Posted by: wjunker | February 2, 2011 1:03 PM | Report abuse

Big deal.............The snowstorm is just about the same as the one in 1967 that I lived through in Kalamazoo. It shut down O'Hare for three days, the wind blew so hard and the snow was packed so hard (ah yes the famous Lake effect) that we had to chop it into blocks with the side of the snow scoop before we could pick it up and move it. I had 4 small children to care for and a husband who was on a business trip, stranded in Indiana. I was grateful that the power did not go out.

When the storm was over and before the plowing started in earnest, I remember the absolutely dead traffic noise, no sirens, nothing!! A neighbor and I dragged two toboggans to the grocery store and got supplies for ourselves and other people in the neighborhood who couldn't do for themselves. We also brought back gas for snow-blowers. Made me laugh out loud to hear that the National Guard had been called out for this storm. I have yet to hear why.............anyone?

Posted by: OregonStorm | February 2, 2011 1:05 PM | Report abuse

Dude! Jim Cantore loves his weather! It's great to see he can still be surprised and excited after a just a few years of reporting.

@Oregon, the NG probably just got called out because with a metropolitan area of ~7 million people, they want to have extra resources on hand to deal with emergencies. It's also quite possible that there may be places where ambulances can't go yet but large-wheeled, large-engined trucks can.

@nocando, I have full blizzard envy myself. Chicago will be back up and running in a day or so, and at least the folks out there I know are enjoying the snow fall while it lasts. I love that city!

Posted by: kickabout | February 2, 2011 1:15 PM | Report abuse

CGW, thanks a million for your help on Monday when you accurately predicted that a DC - NYC flight at 4 pm yesterday would fall between the two precipitation waves - you were exactly right and the plane got out fine.
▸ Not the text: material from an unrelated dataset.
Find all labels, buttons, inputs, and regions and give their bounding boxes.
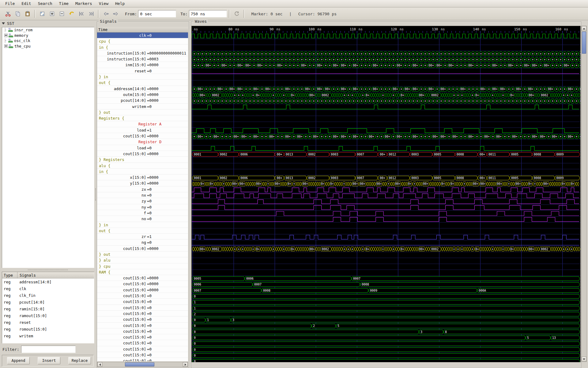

Thanks so much both for your responsiveness and accuracy.

Posted by: jkb551 | February 2, 2011 1:17 PM | Report abuse

@ Oregon, I was wrong. According to the Trib:
"Gov. Pat Quinn this morning activated several hundred more National Guard troops to help Illinois State Police rescue drivers stranded on interstates across Illinois.

The move brings the total number of troops helping with snow rescue to around 700. Quinn stationed roughly 500 troops at rest stops across Illinois yesterday, but all are now patrolling roadways looking for motorists who may have spun out or got caught in snow drifts, officials said.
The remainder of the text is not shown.